There was a line in which Bobby said something like "making tough choices." I immediatly flashed to George W. Bush making tough choices about the War in Iraq. Weir steals a page from Bush's playbook by attacking his critics, so now I see Weir and W in the same light.

As for the number of releases, I DO have complaint about the relative lack of releases, and the choices that have been made. Just one example- the "Steppin Out" CD's from England. There are 3 Dark Stars from England that are much more interesting than the one officially released. The one chosen (4.8.72) has a nice jam at the end and segue into Sugar Mags (same Jam as 3.23.72 Academy of Music, released as a track on the bonus disc for DP #30, but the Academy jam is MUCH better IMHO), but overall isn't as good a Dark Star as the others (5.7 Bickershaw, 5.23 and 5.25 from London). My point is that over the years a lot of great material has hit the editing room floor, material I personally would have paid for.

Weir's claim that they are looking towards future releases is BS, they have already demonstrated that the flow of product will be not include all that is grand and glorious in the Vault. I'd love, of course, for them to prove me wrong!

As for their lack of money, that can only be solved on tour, but I doubt they could find the common ground to do so again as the Dead.

The reason the Archive was so popular is that we could fill in the gaps and hear all those shows we never heard before. As someone who has collected GD music since 1979 the Archive was a treasure trove of mind-melting music. I'm happy to buy it and I have, but I believe GDM has underestimated the fans desire for music. Look at how quickly the Fillmore box set sold out- in an article I read Lemieux expressed surprise that it sold out. Hello, done any market surveys lately?

I just feel that Weir's statement represents one pole of opinion, but also a lack of understanding about what is going on over on this side of the fence. The band has been too well insulated from reality for too long, that includes folks like Latvala and Lemieux when it comes to releasing material. Better communications would serve this whole community in many positive ways.

PS- Phil has now released a second soundboard FOR FREE from his current tour.

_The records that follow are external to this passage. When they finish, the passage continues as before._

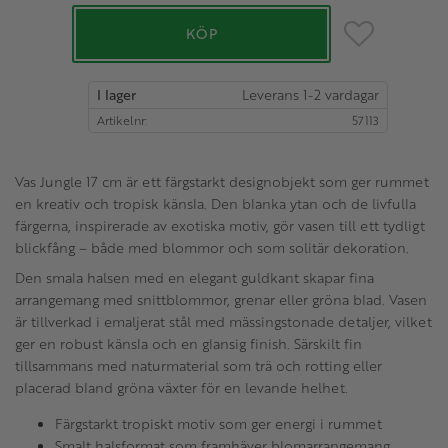
Lägg till i favo
KÖP
I lager
Artikelnr
57113
Vas Jungle 17 cm är ett färgstarkt designobjekt som ger rummet
en kreativ och tropisk känsla. Den blanka ytan och de livfulla
färgerna, inspirerade av exotiska motiv, gör vasen till ett tydligt
blickfång – både med blommor och som solitär dekoration.
Den smala halsen med en elegant guldkant skapar fina
arrangemang med snittblommor, grenar eller gröna blad. Vasen
är tillverkad i emaljerat stål med mässingstonade detaljer, vilket
ger en robust känsla och en glansig finish. Särskilt fin
tillsammans med naturmaterial som trä och rotting eller
placerad bland gröna växter för en levande helhet.
Färgstarkt tropiskt motiv som ger energi i rummet
Smalt halsformat som framhäver blomarrangemang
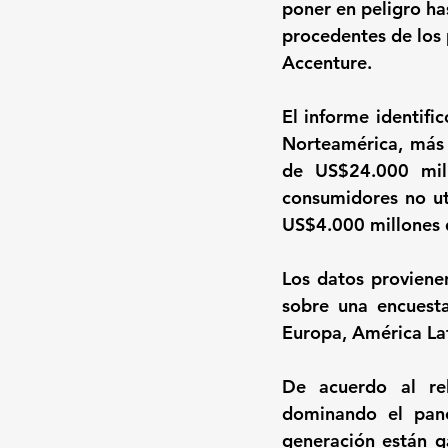
poner en peligro ha
procedentes de los 
Accenture
.
El informe identifi
Norteamérica, más
de US$24.000 mill
consumidores no uti
US$4.000 millones 
Los datos proviene
sobre una encuest
Europa, América La
De acuerdo al rel
dominando el pano
generación están g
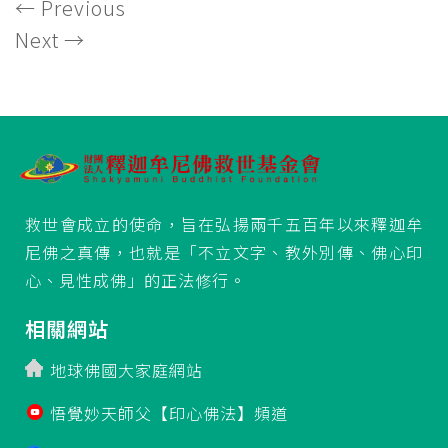
←
Previous
Next
→
救世會成立的使命，旨在弘揚兩千五百年以來釋迦牟
尼佛之真傳，也就是「不立文字、教外別傳、佛心印
心、見性成佛」的正法修行。
相關網站
地球佛國大家庭網站
悟覺妙天師父【印心佛法】頻道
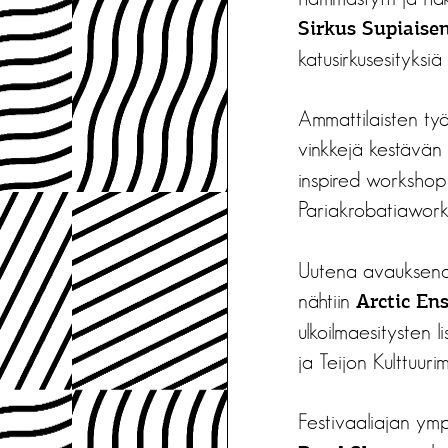
Sirkus Supiaise
katusirkusesityksiä
Ammattilaisten työpa
vinkkejä kestävän s
inspired workshop 
Pariakrobatiawork
Uutena avauksena t
nähtiin
Arctic En
ulkoilmaesitysten l
ja Teijon Kulttuurime
Festivaaliajan ymp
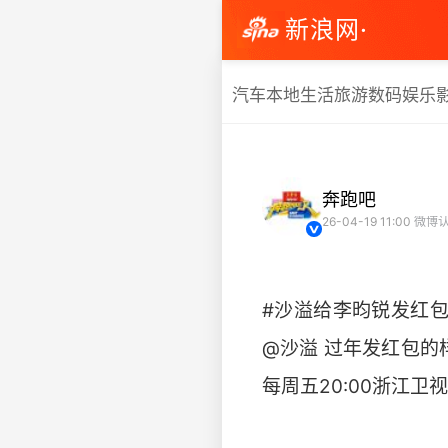
新浪网·
汽车
本地生活
旅游
数码
娱乐
奔跑吧
26-04-19 11:00
微博认
#沙溢给李昀锐发红包
@沙溢 过年发红包的
每周五20:00浙江卫视，2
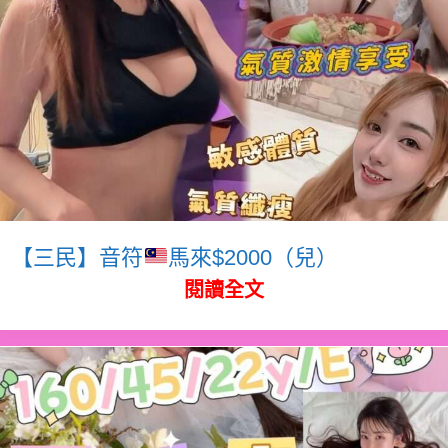
【三民】音符
馬來$2000（兒）
閱讀全文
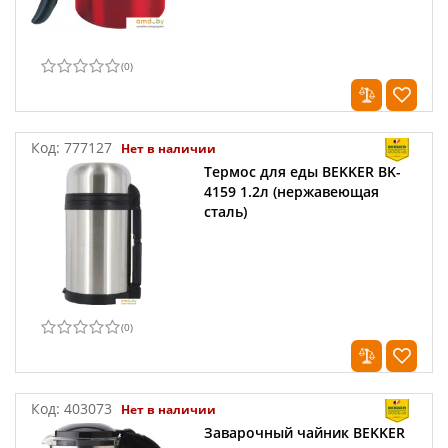
(
0
)
Код:
777127
Нет в наличии
Термос для еды BEKKER BK-
4159 1.2л (нержавеющая
сталь)
(
0
)
Код:
403073
Нет в наличии
Заварочный чайник BEKKER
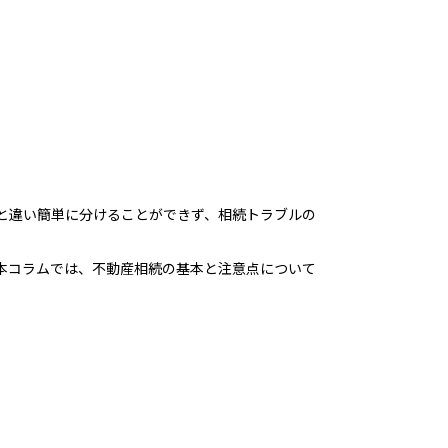
と違い簡単に分けることができず、相続トラブルの
本コラムでは、不動産相続の基本と注意点について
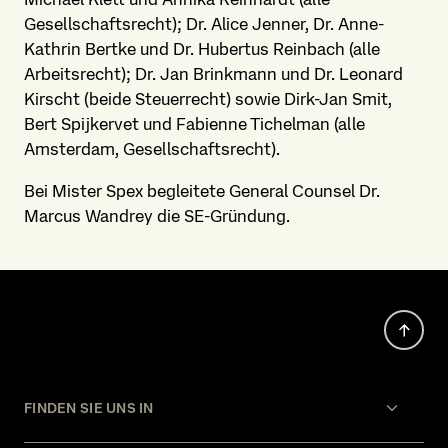
Gesellschaftsrecht); Dr. Alice Jenner, Dr. Anne-
Kathrin Bertke und Dr. Hubertus Reinbach (alle
Arbeitsrecht); Dr. Jan Brinkmann und Dr. Leonard
Kirscht (beide Steuerrecht) sowie Dirk-Jan Smit,
Bert Spijkervet und Fabienne Tichelman (alle
Amsterdam, Gesellschaftsrecht).
Bei Mister Spex begleitete General Counsel Dr.
Marcus Wandrey die SE-Gründung.
FINDEN SIE UNS IN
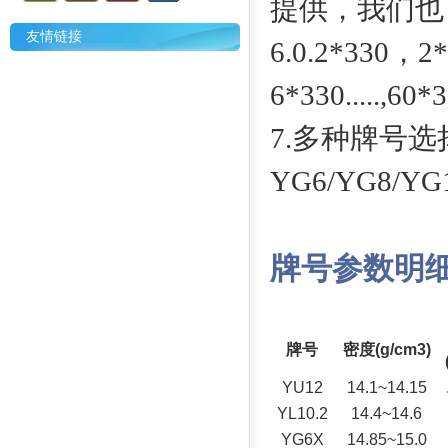
提供，我们也
友情链接
6.0.2*330，
6*330.....,60
7.多种牌号选
YG6/YG8/YG1
牌号参数明
牌号
密度(g/cm3)
YU12
14.1~14.15
YL10.2
14.4~14.6
YG6X
14.85~15.0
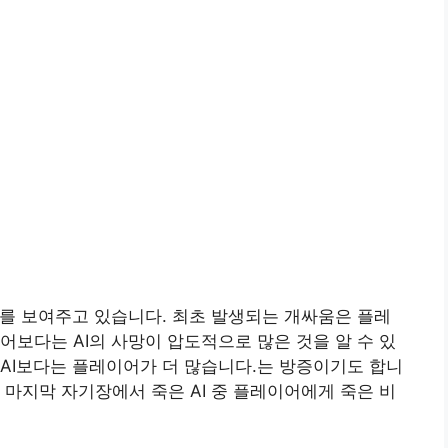
포를 보여주고 있습니다. 최초 발생되는 개싸움은 플레
어보다는 AI의 사망이 압도적으로 많은 것을 알 수 있
AI보다는 플레이어가 더 많습니다.는 방증이기도 합니
 마지막 자기장에서 죽은 AI 중 플레이어에게 죽은 비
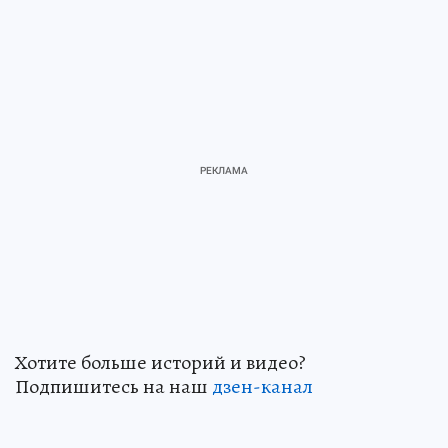
Хотите больше историй и видео?
Подпишитесь на наш
дзен-кан
ал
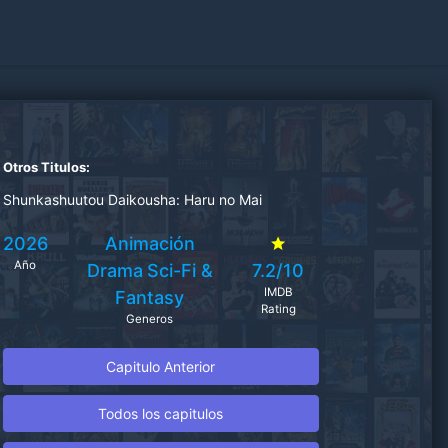
Otros Titulos:
Shunkashuutou Daikousha: Haru no Mai
2026
Animación
Año
Drama
Sci-Fi &
7.2/10
IMDB
Fantasy
Rating
Generos
Capitulo Anterior
Todos los capitulos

I guess a little life-threatening illness can set things in perspective.


At 4:42 PM, Anonymous US Blues said...

Regarding 12.31.76, there was never an aud of that show on the Archive, just a Pre-FM master reel board. If you post up your email, I'd be happy to send you a copy.

At 6:20 PM, Anonymous Stewart said...

Bob's attitude is really disheartening and his hemming and hawing throughout the interview leaves little doubt he knows he's been a jerk and is looking to pass the buck. First he blames copyright law (but then why are the AUDs still available for download?) then he quickly switches gears and says it's a revenue thing -- without any word on when or how the band intend to sell the boards themselves.

He offered no apologizes for initally taking down AUDs that did not belong to him, or for taking everything down like a thief in the night with no explanation for over a week. Instead in a contemptuous tone he attacked his own fans for being justifiably disappointed that a great resource that had been made available to them by the band and LMA was gone, which was seemingly (at the time) for good.

There may be wholly justifiable reasons that the boards are now only streamable instead of available for download; and I think the vast majority of Dead fans can be understanding about this change in practice. But Bob (unlike Phil) has given us nothing with which to emphathise or connect with his position. Instead we got sarcasm and disrespect. You're legions of fans deserve much better. Jerk.

At 1:21 PM, Anonymous US Blues said...

Here's the new dilemma- there are two new downloads for sale today:

12.10.73 from Charlotte, NC. This show has never been in circulation as a SBD, and it looks like a rippin' show (Truckin>Nobody's Fault>Eyes>Brokedown!).

2.4.70 from the Family Dog, part of this show was aired as a PBS special (TV), and the Hard to Handle is from Backstage Pass. Mixed from the 16 track masters, it includes a couple of 16 track bonus tracks (Dancin from 2.5.70 and Monkey/Engineer and Good Lovin from 12.31.70).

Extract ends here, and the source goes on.